(Dataset entries)
※ ※ ※
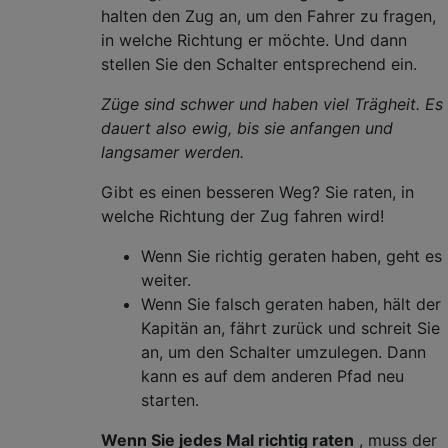
halten den Zug an, um den Fahrer zu fragen,
in welche Richtung er möchte. Und dann
stellen Sie den Schalter entsprechend ein.
Züge sind schwer und haben viel Trägheit. Es
dauert also ewig, bis sie anfangen und
langsamer werden.
Gibt es einen besseren Weg? Sie raten, in
welche Richtung der Zug fahren wird!
Wenn Sie richtig geraten haben, geht es
weiter.
Wenn Sie falsch geraten haben, hält der
Kapitän an, fährt zurück und schreit Sie
an, um den Schalter umzulegen. Dann
kann es auf dem anderen Pfad neu
starten.
Wenn Sie jedes Mal richtig raten
, muss der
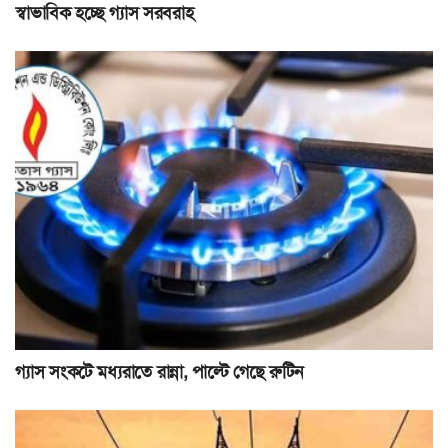
স্বাভাবিক হচ্ছে গ্যাস সরবরাহ
গ্যাস সংকটে মধ্যরাতে রান্না, পাল্টে গেছে রুটিন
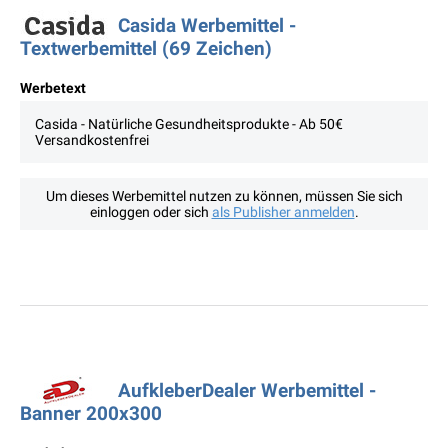
Casida Werbemittel -
Textwerbemittel (69 Zeichen)
Werbetext
Casida - Natürliche Gesundheitsprodukte - Ab 50€
Versandkostenfrei
Um dieses Werbemittel nutzen zu können, müssen Sie sich
einloggen oder sich
als Publisher anmelden
.
AufkleberDealer Werbemittel -
Banner 200x300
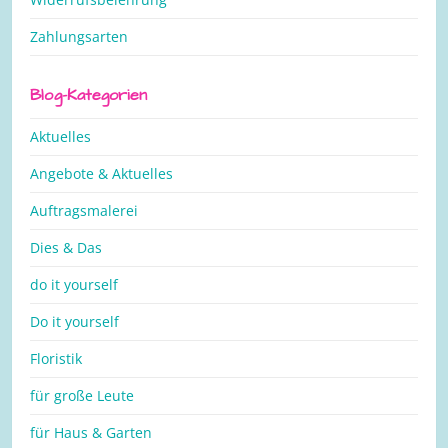
Zahlungsarten
Blog-Kategorien
Aktuelles
Angebote & Aktuelles
Auftragsmalerei
Dies & Das
do it yourself
Do it yourself
Floristik
für große Leute
für Haus & Garten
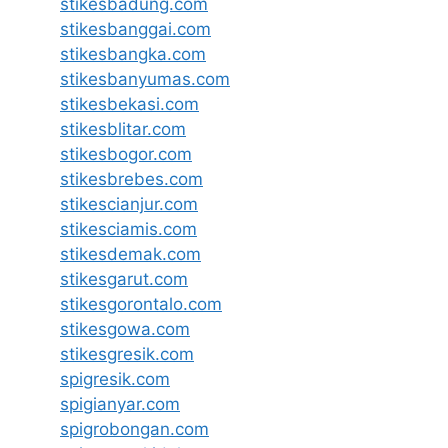
stikesbadung.com
stikesbanggai.com
stikesbangka.com
stikesbanyumas.com
stikesbekasi.com
stikesblitar.com
stikesbogor.com
stikesbrebes.com
stikescianjur.com
stikesciamis.com
stikesdemak.com
stikesgarut.com
stikesgorontalo.com
stikesgowa.com
stikesgresik.com
spigresik.com
spigianyar.com
spigrobongan.com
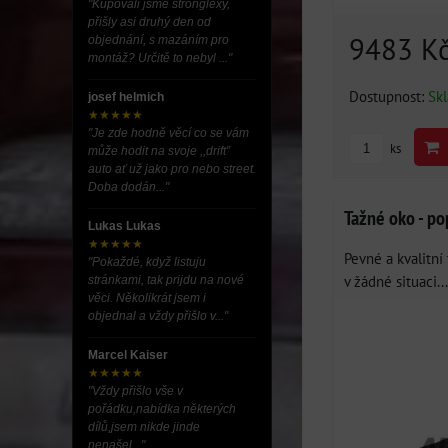
"Kupovali jsme stronglexy,
přišly asi druhý den od
9483 K
objednání, s mazáním pro
montáž? Určitě to nebyl ..."
Dostupnost:
Sk
josef helmich
★★★★★
"Je zde hodně věcí co se vám
ks
může hodit na svoje ,,drift”
auto ať už jako pro nebo street.
Doba dodán..."
Tažné oko - po
Lukas Lukas
★★★★★
Pevné a kvalitní
"Pokaždé, když listuju
v žádné situaci...
stránkami, tak prijdu na nové
věci. Několikrát jsem i
objednal a vždy přišlo v..."
Marcel Kaiser
★★★★★
"Vždy přišlo vše v
pořádku,nabídka některých
dílů,jsem nikde jinde
nenašel..."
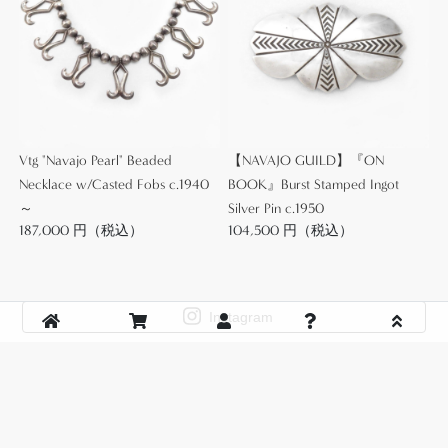
も本作の特徴となっています。
また、ヒストリックなインディアンジュエリーの歴
史を感じさせる作品であり、現在では考えられない
程に手間を要するシルバーワークが、伝統工芸品と
して作られた本作をウェアラブルアートとしても評
Vtg "Navajo Pearl" Beaded
【NAVAJO GUILD】『ON
価される作品へと昇華しているようです。
Necklace w/Casted Fobs c.1940
BOOK』Burst Stamped Ingot
～
Silver Pin c.1950
187,000 円（税込）
104,500 円（税込）
ワイドな幅のバングルですが、シルバーのみで構成
されたソリッドな質感は派手な存在感を与えず、と
ても重く重厚な造りは武骨な印象を作ります。
さらに、迫力のあるワイルドなシルバーワークは、
Instagram
奥行きと複雑な表情を作り、ビンテージスタイルを
始め色々なコーディネイトに馴染み、長くご愛用頂
CUSTOMER SERVICE
けると思われます。
About Us
Shopping Guide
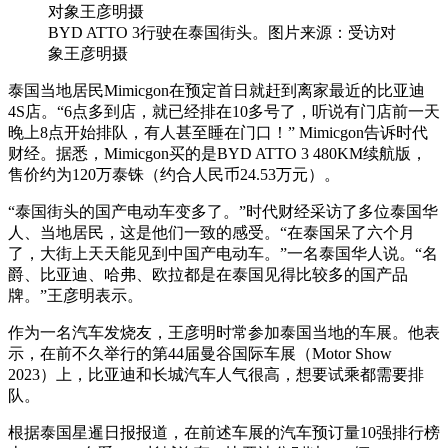
BYD ATTO 3行驶在泰国街头。图片来源：受访对
象王彦明摄
泰国当地居民Mimicgon在预定首日就赶到离家最近的比亚迪
4S店。“6点多到店，就已经排在10多号了，听说有门店前一天
晚上8点开始排队，有人甚至睡在门口！” Mimicgon告诉时代
财经。据悉，Mimicgon买的是BYD ATTO 3 480KM续航版，
售价约为120万泰铢（约合人民币24.53万元）。
“泰国街头的国产电动车变多了。”时代财经采访了多位泰国华
人、当地居民，这是他们一致的感受。“在泰国呆了六个月
了，大街上天天能见到中国产电动车。”一名泰国华人说。“名
爵、比亚迪、哈弗、欧拉都是在泰国见得比较多的国产品
牌。”王彦明表示。
作为一名汽车发烧友，王彦明时常参加泰国当地的车展。他表
示，在前不久举行的第44届曼谷国际车展（Motor Show
2023）上，比亚迪和长城汽车人气很高，想要试乘都需要排
队。
根据泰国星暹日报报道，在前述车展的汽车预订量10强排行榜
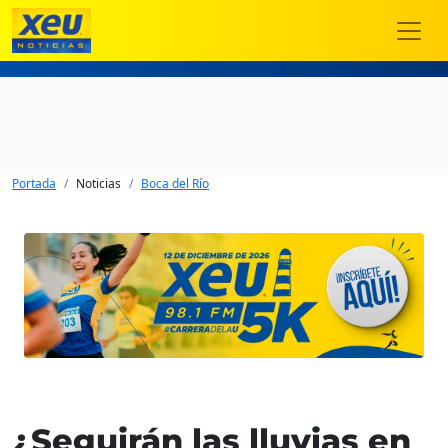
Portada
Noticias
Boca del Río
¿Seguirán las lluvias en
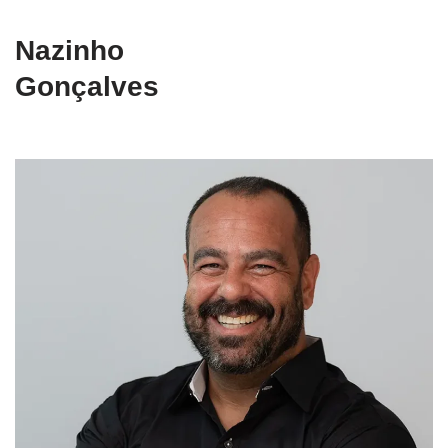
Nazinho
Gonçalves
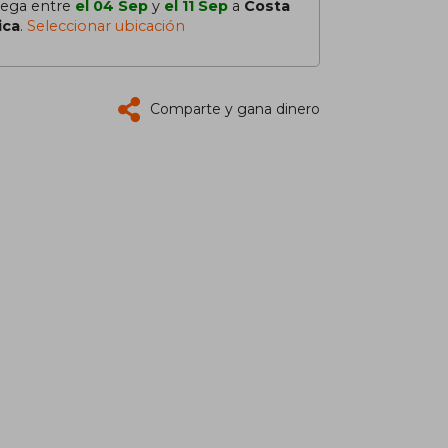
lega entre
el 04 Sep
y
el 11 Sep
a
Costa
ica
.
Seleccionar ubicación
Comparte y gana dinero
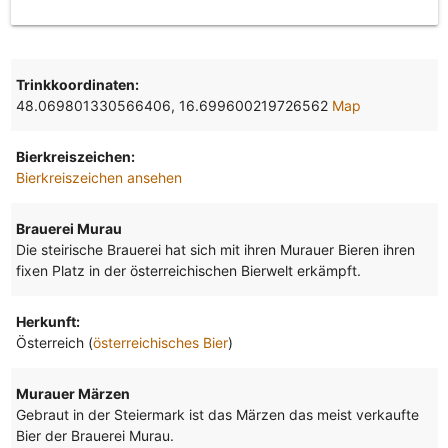
Trinkkoordinaten:
48.069801330566406, 16.699600219726562
Map
Bierkreiszeichen:
Bierkreiszeichen ansehen
Brauerei Murau
Die steirische Brauerei hat sich mit ihren Murauer Bieren ihren
fixen Platz in der österreichischen Bierwelt erkämpft.
Herkunft:
Österreich (
österreichisches Bier
)
Murauer Märzen
Gebraut in der Steiermark ist das Märzen das meist verkaufte
Bier der Brauerei Murau.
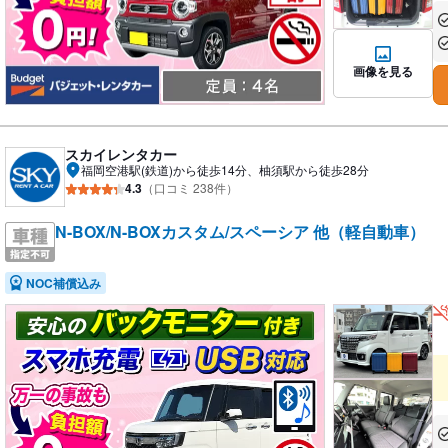
あ
あ
画像を見る
スカイレンタカー
福岡空港駅(鉄道)から徒歩14分、柚須駅から徒歩28分
4.3
（口コミ 238件）
N-BOX/N-BOXカスタム/スペーシア 他（軽自動車）
NOC補償込み
あ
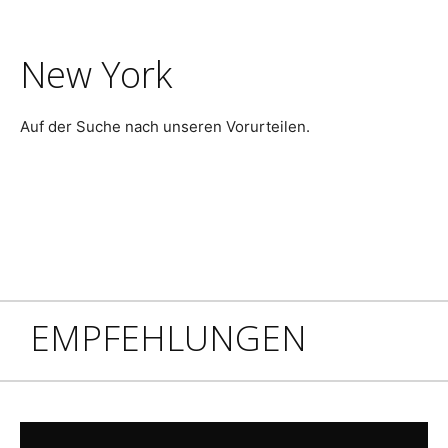
New York in Berlin
New York
Auf der Suche nach unseren Vorurteilen.
EMPFEHLUNGEN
※ ※ ※
Wherever a line in the data above holds the word "welche", copy that line.

in welche Richtung er möchte. Und dann
welche Richtung der Zug fahren wird!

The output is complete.